For over 15 years, Bestarion has provided innovative outsourcing services and business solutions to successful clients in more than 15 countries. Our diverse range of services includes Big Data & Data Analytics, Securities Trading Solutions, Surround Core Banking Solutions, E-commerce and Social Network App Development, and Web Application Development. We focus on today’s emerging trends such as Big Data, Cloud Computing, Social Networks, Mobility, and the Internet of Things.
- Location: QTSC Building, 3rd Floor, 1 Quang Trung, Software City, HCMC
- Working Location: Remote or working in Bestarion office/ US onsite opportunity
- Working Time:
- Monday – Friday, 8:00 AM – 5:30 PM (Flexible depending on each project)
- 1-hour daily standup Tuesday-Friday, likely from 9 PM to 10 PM VNT.
- Expectation to Travel to USA: The expectation is 1 – 4 trips/year, with each trip lasting 1-2 weeks.
- Maintenance Work Hours: The resource will need to work USA hours for three days every three months to perform maintenance on key production systems.
- About the project: We’re looking for a skilled and motivated DevOps/Site Reliability Engineer (SRE) to join our growing team. In this exciting role, you will be responsible for building and maintaining our cloud infrastructure, automating our CI/CD pipelines, and ensuring the reliability, performance, and scalability of our services. The ideal candidate will have a strong background in both software development and systems engineering, with a focus on GCP and automation tools, and a strong sense of ownership.
JOB DESCRIPTIONS
- Design and manage infrastructure on Google Cloud Platform (GCP) using Terraform for Infrastructure as Code (IaC).
- Build, configure, and maintain CI/CD pipelines using Jenkins and Groovy scripts to automate software delivery from code commit to production deployment.
- Manage Jenkins plugins, master/agent nodes, and pipeline libraries to ensure the stability and scalability of our CI/CD platform.
- Troubleshoot and debug automation code and interconnected systems to quickly identify and resolve issues, ensuring minimal disruption to services.
- Manage core GCP services including Compute Engine, Managed Instance Groups (MIG), Disk Snapshots, Storage, and Artifact Registry to support our application ecosystem.
- Containerize applications using Docker to ensure consistency across development, testing, and production environments.
- Implement and manage infrastructure as code, monitoring, and logging solutions to ensure high availability and performance of our systems.
- Collaborate with development teams to improve the entire software development lifecycle, from code to production.
- Develop and maintain workflows in Airflow to orchestrate complex data and application tasks.
- Troubleshoot and resolve production incidents, participate in on-call rotation, perform root cause analysis and perform key maintenance activities quarterly.
- Effectively communicate complex technical concepts to both technical and non-technical stakeholders through clear written and verbal communication.
- Strong expertise in managing and repaving Windows and Linux machines, ensuring security compliance through automated processes.
- Skilled in implementing security compliance measures, including repaving infrastructure, key rotation, and periodic updates to meet industry standards.
- Strong knowledge of monitoring and alerting systems, including Prometheus, Cloud Monitoring, and PagerDuty, to ensure system reliability and proactive incident response.
JOB QUALIFICATIONS
- Bachelor’s degree in Computer Science, Information Technology, or a related field.
- Have over 5+ years of experience as a DevOps Engineer, SRE, or a similar role.
- Excellent verbal and written English communication skills are essential.

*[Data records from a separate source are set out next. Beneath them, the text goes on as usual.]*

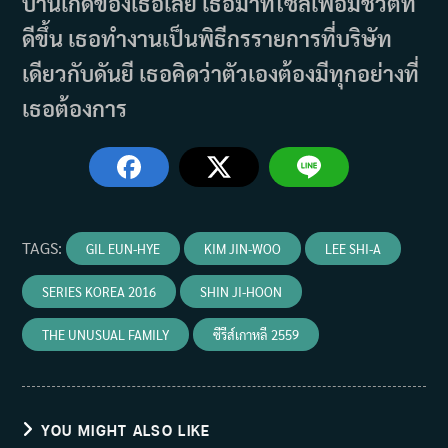
บ้านเกิดของเธอเลย เธอมาที่โซลเพื่อมีชีวิตที่
ดีขึ้น เธอทำงานเป็นพิธีกรรายการที่บริษัท
เดียวกับดันยี เธอคิดว่าตัวเองต้องมีทุกอย่างที่
เธอต้องการ
TAGS
:
GIL EUN-HYE
KIM JIN-WOO
LEE SHI-A
SERIES KOREA 2016
SHIN JI-HOON
THE UNUSUAL FAMILY
ซีรีส์เกาหลี 2559
YOU MIGHT ALSO LIKE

You must be able to clearly document processes, write concise reports, and articulate technical issues to various audiences.
- Strong proficiency with Terraform for managing cloud resources.

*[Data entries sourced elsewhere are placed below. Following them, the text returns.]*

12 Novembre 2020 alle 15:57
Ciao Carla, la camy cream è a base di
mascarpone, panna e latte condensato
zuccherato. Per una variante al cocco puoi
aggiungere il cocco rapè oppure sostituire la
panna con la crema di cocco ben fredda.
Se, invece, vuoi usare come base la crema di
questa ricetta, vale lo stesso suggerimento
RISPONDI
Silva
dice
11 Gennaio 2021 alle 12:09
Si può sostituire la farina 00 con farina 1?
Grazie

- Hands-on experience with Jenkins, including managing Jenkins masters and agents, and writing Groovy scripts for pipeline automation.
- Proven ability to troubleshoot and resolve issues in complex, interconnected systems quickly and efficiently.
- Expertise in GCP services, including Compute Engine, MIG, Disk Snapshots, Storage, and Artifact Registry.
- Solid experience with Docker and containerization principles.
- Familiarity with Airflow for workflow management and orchestration.
- Strong understanding of Linux/Unix systems, networking, and security principles.
- A proactive, “can-do” attitude with a strong sense of ownership and a desire to take on new challenges.
- Excellent problem-solving skills and a collaborative, team-oriented mindset.
- Maintenance Work Hours: The resource will need to work USA hours for three days every three months to perform maintenance on key production systems.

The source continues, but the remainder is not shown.